Metadata-Version: 2.1
Name: bigearthnet-common
Version: 0.1.0
Summary: A collection of common tools to interact with the BigEarthNet dataset.
Home-page: https://github.com/kai-tub/bigearthnet_common
License: Apache-2.0
Keywords: geopandas,ben,bigearthnet,script
Author: Kai Norman Clasen
Author-email: snakemap_navigation@protonmail.com
Requires-Python: >=3.7,<4.0
Classifier: License :: OSI Approved :: Apache Software License
Classifier: Programming Language :: Python :: 3
Classifier: Programming Language :: Python :: 3.10
Classifier: Programming Language :: Python :: 3.7
Classifier: Programming Language :: Python :: 3.8
Classifier: Programming Language :: Python :: 3.9
Requires-Dist: appdirs (>=1.4,<2.0)
Requires-Dist: fastcore (>=1.3,<2.0)
Requires-Dist: geopandas (>=0.10,<0.11)
Requires-Dist: natsort (>=8,<9)
Requires-Dist: pyarrow (>=6,<7)
Requires-Dist: pydantic (>=1.8,<2.0)
Requires-Dist: pygeos (>=0.12,<0.13)
Requires-Dist: rich (>=10,<11)
Requires-Dist: typer (>=0.4,<0.5)
Project-URL: Repository, https://github.com/kai-tub/bigearthnet_common
Description-Content-Type: text/markdown

# Common BigEarthNet Tools
> A personal collection of common BigEarthNet functions


This library provides a collection of high-level tools to better work with the [BigEarthNet](bigearth.net) dataset.

`ben_common` tries to accomplish three goals:

1. Collect most relevant _constants_ into a single place to reduce the time spent looking for these, like:
   - The 19 or 43 class nomenclature strings
   - URL
   - Band statistics (mean/variance) as integer and float
   - Channel names
   - etc.
2. Provide parsing functions to convert the metadata json files to a [geopandas](https://geopandas.org/en/stable/) [GeoDataFrame's](https://geopandas.org/en/stable/getting_started/introduction.html).
   - Allow for easy top-level statistical analysis of the data in a familiar _pandas_-style 
   - Provide functions to enrich GeoDataFrames with often required BigEarthNet metadata (like the season or country of the patch)
3. Simplify the building procedure by providing a command line interface with reproducible results



## Deep Learning 

One of the main purposes of the dataset is to allow deep learning researchers and practictioners to easily train their model on multi-spectral satellite data.
In that regard, there is a general recommendation to drop patches that are covered by seasonal snow or clouds.
Also, the novel 19-class nomenclature should be preferred over the original 43-class nomenclature.
As a result of these recommendations, some patches have to be _excluded_ from the original raw BigEarthNet dataset that is provided at [BigEarthNet](bigearth.net).
This is especially important for higher-level statistical analysis.

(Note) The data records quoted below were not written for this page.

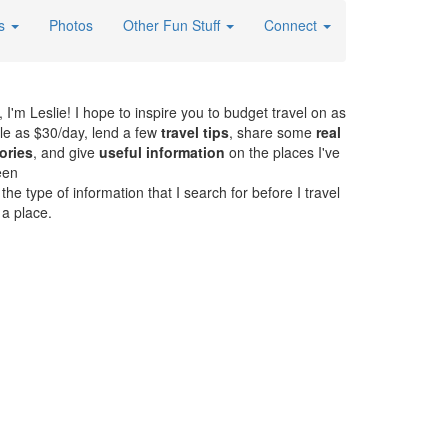
es
Photos
Other Fun Stuff
Connect
, I'm Leslie! I hope to inspire you to budget travel on as
ttle as $30/day, lend a few
travel tips
, share some
real
ories
, and give
useful information
on the places I've
een
. the type of information that I search for before I travel
 a place.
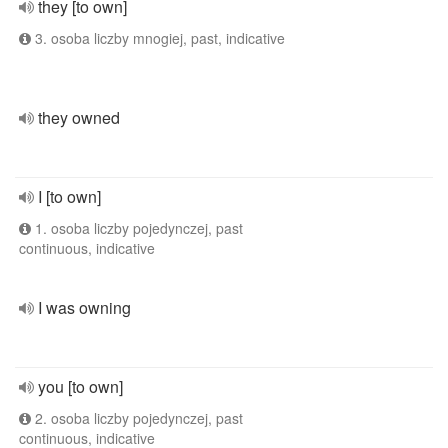
they [to own]
3. osoba liczby mnogiej, past, indicative
they owned
I [to own]
1. osoba liczby pojedynczej, past
continuous, indicative
I was owning
you [to own]
2. osoba liczby pojedynczej, past
continuous, indicative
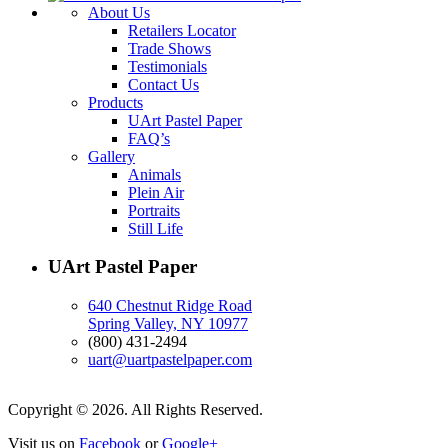
About Us
Retailers Locator
Trade Shows
Testimonials
Contact Us
Products
UArt Pastel Paper
FAQ’s
Gallery
Animals
Plein Air
Portraits
Still Life
UArt Pastel Paper
640 Chestnut Ridge Road
Spring Valley, NY 10977
(800) 431-2494
uart@uartpastelpaper.com
Copyright © 2026. All Rights Reserved.
Visit us on
Facebook
or
Google+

To simplify the procedure of pre-converting the json metadata files, the library provides a single command that will generate a recommended GeoDataFrame with extra metadata (country/season data of each patch), while dropping all patches that are not recommended for deep learning research.

To generate such a GeoDataFrame and store it as an `parquet` file, use:

`python -m bigearthnet_common.gdf_builder build-recommended-parquet`

If you want to simply read the raw json files and convert those to a GeoDataFrame file, without dropping any patches or adding any metadata, use:

`python -m bigearthnet_common.gdf_builder build-raw-ben-parquet`


## Local Installation

Use [just](https://github.com/casey/just#installation) to install the package or run steps from `justfile` directly.
Requires [mamba](https://github.com/mamba-org/mamba) (highly recommended) or [poetry](https://python-poetry.org/docs/basic-usage/) to be installed.

## Local Documentation
{% include note.html content='Building and serving the documentation requires `Docker` to be installed!' %}
After creating the `ben_common_env` environment, simply run 
```bash
docker-compose up
```

Or with `just`:
```bash
just docs
```

After running the command, the documentation server will be available at 
- <http://0.0.0.0:4000/bigearthnet_common/> or 
- <http://localhost:4000/bigearthnet_common/> (WSL).

To review the source code, please take a look at the corresponding `ipynb` notebook from the `nbs` folder.
These notebooks include extensive documentation, visualizations, and tests.
The automatically generated Python files are available in the `bigearthnet_common` module.